> MATERIAL PROVIDED
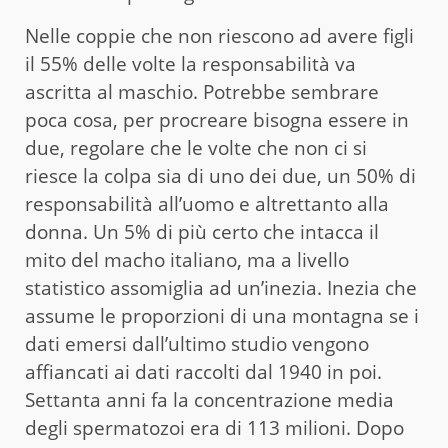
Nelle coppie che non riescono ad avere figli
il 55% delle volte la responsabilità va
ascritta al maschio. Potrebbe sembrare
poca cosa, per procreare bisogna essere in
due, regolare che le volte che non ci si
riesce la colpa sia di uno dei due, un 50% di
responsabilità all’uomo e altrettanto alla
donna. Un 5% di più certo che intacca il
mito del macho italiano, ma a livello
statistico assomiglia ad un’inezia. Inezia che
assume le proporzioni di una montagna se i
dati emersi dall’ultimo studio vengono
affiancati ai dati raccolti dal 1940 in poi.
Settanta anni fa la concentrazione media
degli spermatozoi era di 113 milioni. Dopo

--

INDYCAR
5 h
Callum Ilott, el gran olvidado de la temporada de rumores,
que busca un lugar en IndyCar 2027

> WHAT NEEDS TO BE DONE
Print, without alteration, only the lines above between the one holding "ascritta al maschio. Potrebbe sembrare" and the one holding "statistico assomiglia ad", inclusive.

> RESULT OF THE TASK
ascritta al maschio. Potrebbe sembrare
poca cosa, per procreare bisogna essere in
due, regolare che le volte che non ci si
riesce la colpa sia di uno dei due, un 50% di
responsabilità all’uomo e altrettanto alla
donna. Un 5% di più certo che intacca il
mito del macho italiano, ma a livello
statistico assomiglia ad un’inezia. Inezia che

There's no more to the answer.